§ Work request: From the line containing "начинает ржаветь изнутри." down to the last line of the records below, give every line again without any change.

§ Records supplied:

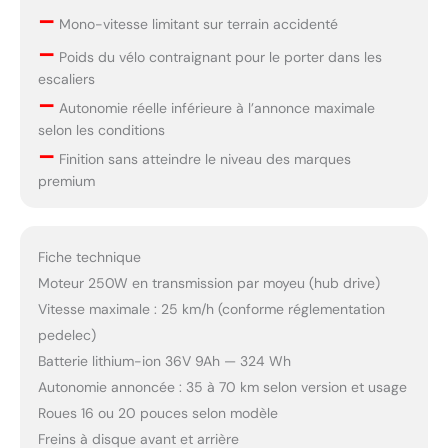
–
Mono-vitesse limitant sur terrain accidenté
–
Poids du vélo contraignant pour le porter dans les
escaliers
–
Autonomie réelle inférieure à l’annonce maximale
selon les conditions
–
Finition sans atteindre le niveau des marques
premium
Fiche technique
Moteur 250W en transmission par moyeu (hub drive)
Vitesse maximale : 25 km/h (conforme réglementation
pedelec)
Batterie lithium-ion 36V 9Ah — 324 Wh
Autonomie annoncée : 35 à 70 km selon version et usage
Roues 16 ou 20 pouces selon modèle
Freins à disque avant et arrière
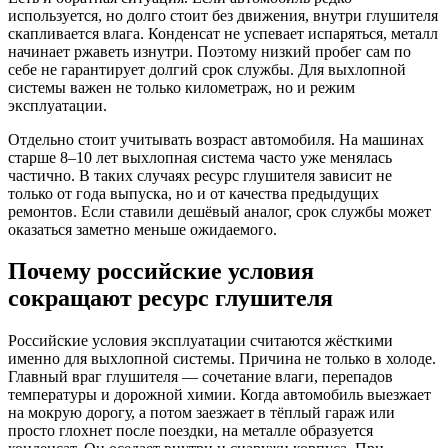
используется, но долго стоит без движения, внутри глушителя
скапливается влага. Конденсат не успевает испаряться, металл
начинает ржаветь изнутри. Поэтому низкий пробег сам по
себе не гарантирует долгий срок службы. Для выхлопной
системы важен не только километраж, но и режим
эксплуатации.
Отдельно стоит учитывать возраст автомобиля. На машинах
старше 8–10 лет выхлопная система часто уже менялась
частично. В таких случаях ресурс глушителя зависит не
только от года выпуска, но и от качества предыдущих
ремонтов. Если ставили дешёвый аналог, срок службы может
оказаться заметно меньше ожидаемого.
Почему российские условия
сокращают ресурс глушителя
Российские условия эксплуатации считаются жёсткими
именно для выхлопной системы. Причина не только в холоде.
Главный враг глушителя — сочетание влаги, перепадов
температуры и дорожной химии. Когда автомобиль выезжает
на мокрую дорогу, а потом заезжает в тёплый гараж или
просто глохнет после поездки, на металле образуется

§ Solved exercise:
начинает ржаветь изнутри. Поэтому низкий пробег сам по
себе не гарантирует долгий срок службы. Для выхлопной
системы важен не только километраж, но и режим
эксплуатации.
Отдельно стоит учитывать возраст автомобиля. На машинах
старше 8–10 лет выхлопная система часто уже менялась
частично. В таких случаях ресурс глушителя зависит не
только от года выпуска, но и от качества предыдущих
ремонтов. Если ставили дешёвый аналог, срок службы может
оказаться заметно меньше ожидаемого.
Почему российские условия
сокращают ресурс глушителя
Российские условия эксплуатации считаются жёсткими
именно для выхлопной системы. Причина не только в холоде.
Главный враг глушителя — сочетание влаги, перепадов
температуры и дорожной химии. Когда автомобиль выезжает
на мокрую дорогу, а потом заезжает в тёплый гараж или
просто глохнет после поездки, на металле образуется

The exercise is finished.